Al costado del Mosela se yergue esa ciudad llamada Tréveris, la más antigua de Alemania. Diz que la fundaron los romanos, hace una pila de siglos, y para que nadie lo olvide, dejaron su impronta en la Porta Nigra, donde, entonces empezaba el muro protector, y ahora la peatonal. Príncipes y arzobispos, duques y reyes se turnaron para competir por el esplendor en las construcciones y monumentos: el Palacio de los Príncipes Electores, la Basílica y el convento. Entre una cosa y otra, porque la vida se hace de días y de horas, la gente sin nombre trabajaba como esclava, y sierva, y hasta proletaria, arrojando el bofe entre pestes y tisis y hambre, construía el puente imperial sobre el río para que que pasaran las legiones sin mojarse las sandalias, y la catedral y las iglesias románicas y góticas, implorando al Altísimo, y también el empedrado, y los comerciantes traían sus productos al mercado y las jóvenes y viejas cocinaban para grandes fastos entre hambrunas crónicas.
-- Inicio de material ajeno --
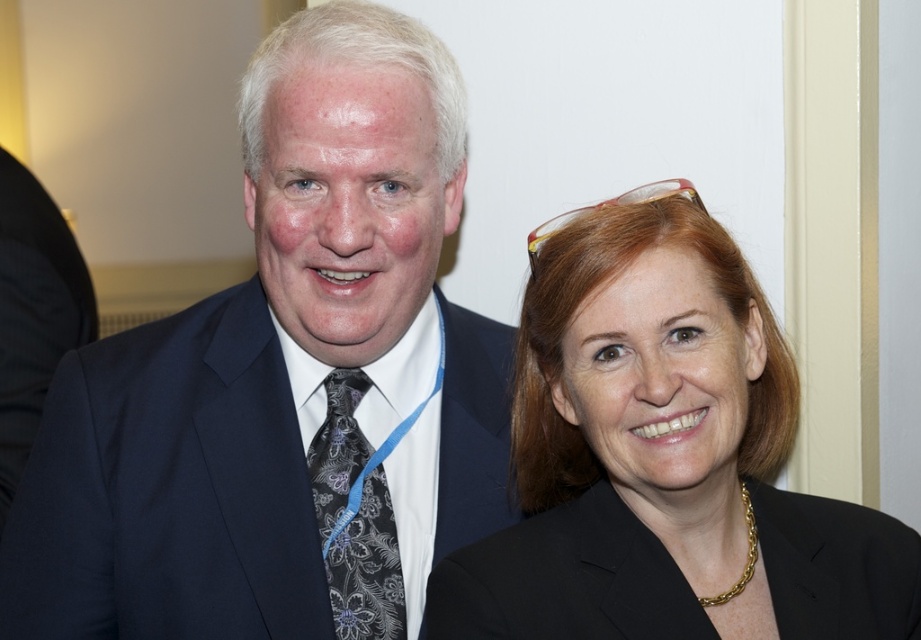 Question: Which point is farther to the camera?

Choices:
 (A) black floral-patterned tie at left
 (B) matte black blazer at center
 (C) dark blue suit at center
 (D) black matte blazer at lower right

Answer: (A)

Question: Does dark blue suit at center appear on the right side of black matte blazer at lower right?

Choices:
 (A) yes
 (B) no

Answer: (B)

Question: Which point appears closest to the camera in this image?

Choices:
 (A) 341,417
 (B) 622,208

Answer: (B)

Question: Which object appears closest to the camera in this image?

Choices:
 (A) matte black blazer at center
 (B) dark blue suit at center

Answer: (A)

Question: Does matte black blazer at center have a larger size compared to black floral-patterned tie at left?

Choices:
 (A) no
 (B) yes

Answer: (B)

Question: Can you confirm if dark blue suit at center is wider than black floral-patterned tie at left?

Choices:
 (A) yes
 (B) no

Answer: (A)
En esta ciudad sede de la túnica sagrada de Jesús, un cinco de mayo de 1818 nació un niño a quien llamaron Karl. Su casa era una casa barroca de tres plantas, en el número diez de la Brückenstrasse, -la calle del puente- y muy cerca del mercado donde desemboca la calle de los carniceros y del otro lado la de los panaderos. El joven Karl, hijo de una familia acomodada de rabinos convertidos al protestantismo, creció viendo aquello que los demás ignoraban, y que él, nítidamente diferenciaba: los esclavos muertos durante la construcción del imponente puente imperial sobre el Mosela, los siervos trayendo y llevando la piedra para edificar los templos, los proletarios de la revolución industrial. La clase atravesando los puentes de historia enterrada. La dialéctica de la emoción y el candor, diría un graffiti siglo y medio después, en 1968.
Pero antes de la peatonal y las marcas del consumo estampadas en todas las riberas de todos los ríos, antes de la publicidad y del todo va mejor, y de la confirmación – repetitiva- de la estupidez infinita a través de la pantalla y el video y el i-pod y el mp3 y el celular, antes de ello, el hombre, a quien entretanto le había crecido la barba, que ya había estudiado leyes y filosofía y que había escrito acerca de un fantasma que recorre Europa, debió esconderse y exiliarse para siempre de la casa de tres plantas y el Mosela, y de Alemania y Francia, acusado de exceso de imaginación y por las dudas. Se llamaba Karl y se apellidaba Marx.
Su casa, que ya no es su casa, 128 años después de su muerte, es un museo adonde 60 mil turistas año por año, como yo, van a respirar el aire que fue su aliento. A un costado, un afiche irónico: a afeitarse, Gillete. Su rostro barbudo adorna una taza de café; un vino del Mosela lleva su nombre.
El vino, no han podido evitarlo, es rojo y espeso, como su logo.